Saved entries
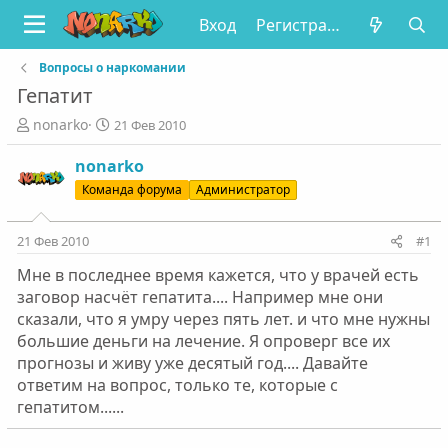
Вход
Регистрация
Вопросы о наркомании
Гепатит
А
Д
nonarko
21 Фев 2010
в
а
т
т
nonarko
о
а
Команда форума
Администратор
р
н
т
а
е
ч
21 Фев 2010
#1
м
а
Мне в последнее время кажется, что у врачей есть
ы
л
а
заговор насчёт гепатита.... Например мне они
сказали, что я умру через пять лет. и что мне нужны
большие деньги на лечение. Я опроверг все их
прогнозы и живу уже десятый год.... Давайте
ответим на вопрос, только те, которые с
гепатитом......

*TASK GOAL*
Output every entry word for word, but omit the pictures.

*RESULT*
Вход
Регистрация
Вопросы о наркомании
Гепатит
А
Д
nonarko
21 Фев 2010
в
а
т
т
nonarko
о
а
Команда форума
Администратор
р
н
т
а
е
ч
21 Фев 2010
#1
м
а
Мне в последнее время кажется, что у врачей есть
ы
л
а
заговор насчёт гепатита.... Например мне они
сказали, что я умру через пять лет. и что мне нужны
большие деньги на лечение. Я опроверг все их
прогнозы и живу уже десятый год.... Давайте
ответим на вопрос, только те, которые с
гепатитом......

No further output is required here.